Кровь отошла от моего лица. Во-первых, я не коммунист, потому откуда, спрашивается, у меня должна иметься партийная совесть. Я вообще отказываюсь понимать, чем она может отличаться от беспартийной. А во-вторых, должен ли я вообще просить за квартиру, которая сто пятьдесят лет была родовым гнездом семьи Касардиных?
— Что же, вы меня убедили, — сказал я и положил на стол картонную папочку с прошением и другими бумагами. — Я действительно зарвался. Требовать жилье в Ленинграде в тот час, когда у кого-то его нет, — перегиб.
Этого хозяин кабинета, кажется, не ожидал. Расстегнув верхнюю пуговицу на френче, он размял шею.
— Вы безнадежно глупы или отважны?
— Разве это не одно и то же?
Шея седого вдруг налилась кровью.
— Белая мразь… — прошептал он. — Ты будешь в моем кабинете учить меня жить?…
Я помертвел и наконец-то очнулся. За нереальностью событий последнего часа я совершенно позабыл, что смертен.
— Ты подпишешь это заключение, — решил седой. — И моли бога, чтобы я забыл об этом разговоре.
Он не забыл. Несмотря на мои молитвы, справедливости ради нужно заметить, что были они вялы и неискренни, он — не забыл…
//- Москва, 1943-й… — //
Склизкий, холодный пол грузовика. Голова моя бьется об него на каждой кочке. Пахнет бензином.
Меня снова везут. Как же я привык к этому. И нет уже того удушающего страха, что был в первый раз…
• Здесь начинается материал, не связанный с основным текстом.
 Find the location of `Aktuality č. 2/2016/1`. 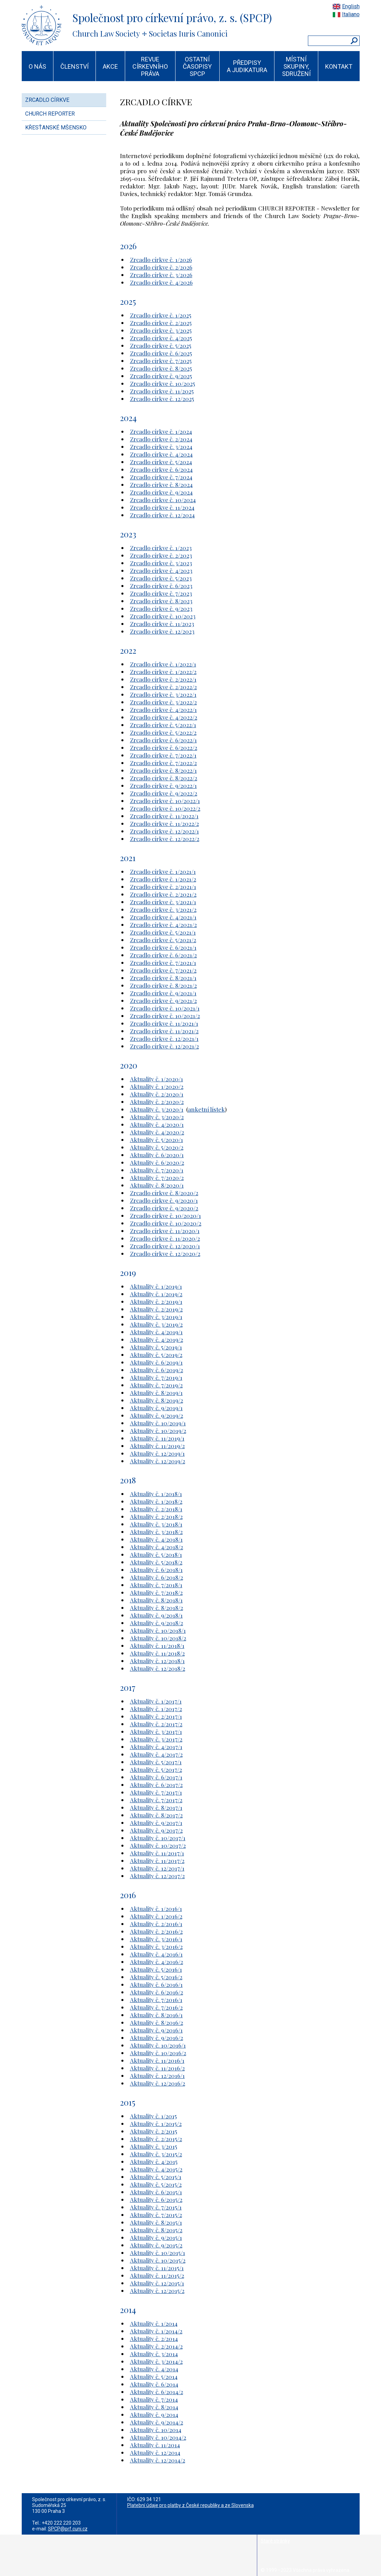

— Кепка чекисту, говоришь, к лицу? — раздалось надо мной. — Нет, дружок, кепки я не ношу. И штиблеты — тоже. Зато вот у тебя скоро будет и то и другое. И заковыляешь ты в этих штиблетах до Соловков… сволочь!
И каблук вдавился мне в ухо…
Я подписал тогда, девять лет назад, все. Все, что от меня требовали. А человек во френче, седой, узнавший во мне белую мразь, подписал документы на квартиру. И теперь — тогда — она была моей. Я возвращался в нее, и всегда мне казалось, что сюда я домой возвращаюсь, в Ленинград, а не отсюда — в Москву. Даже самой холодной зимой стены жилища моей бабки, болтуньи-контрреволюционерки, были теплыми на ощупь. Здесь пахло домом, покоем, и, когда я растапливал камин в гостиной, свет растекался по комнатам, неся с собой сонную дремоту и расслабление.